Wednesday, March 19, 2014

Always, always go with science

I really want to like EconPop, the new comedy-slash-economic education web series from EconStories; the same people who brought us the Keynes and Hayek rap videos.

I want to like it, but having seen the first episode, I don't.

The first episode combs the Dallas Buyers Club movie for economic and libertarian messages. Some of them are good points, like how capitalism promotes tolerance by getting people to trade with folks they might otherwise hate, and a good lesson on regulatory capture.

But there's a part of the episode that I found repulsive, and it wasn't the awful George Stigler segment. It was the promotion of medical pseudoscience.

The film presents the FDA as a corrupt, incompetent agency that blocks good medicine, including the life-saving supplements the film's hero sold to the public as HIV treatment. While I think that portrayal of the FDA isn't far from the truth, the magic bean cures it was trying to stop were a legitimate problem.

The film, and EconPop, portrays anecdotal "it worked for me" stories as evidence that the supplements are useful for treating HIV. They aren't, and it's well established that most of these things he sold were bad medicine.

Economics and scientific skepticism are two dimensions of scientific analysis that I value.

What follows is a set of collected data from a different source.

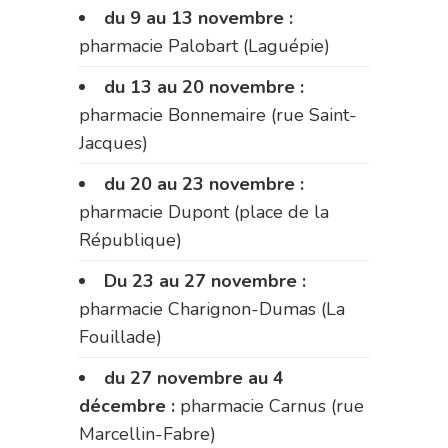
du 9 au 13 novembre :
pharmacie Palobart (Laguépie)
du 13 au 20 novembre :
pharmacie Bonnemaire (rue Saint-
Jacques)
du 20 au 23 novembre :
pharmacie Dupont (place de la
République)
Du 23 au 27 novembre :
pharmacie Charignon-Dumas (La
Fouillade)
du 27 novembre au 4
décembre :
pharmacie Carnus (rue
Marcellin-Fabre)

Most of the time when I see them clash I go with the economic perspective. That's because I usually conclude that the skeptic failed to understand the economics of the situation, and their analysis would change if they understood it. In this case, the economic approach failed to understand skepticism, and produced a flawed point.

There is a second episode of EconPop out, but it's on the economics of House of Cards and I will wait until I finish season two to see it.

1 comment:

  1. I'm against the FDA existing as it does now. I think there is a room for a much weaker version of the FDA that functions similar to how it does now. For example, I think it's a good idea to have regulations on testing donor blood for diseases.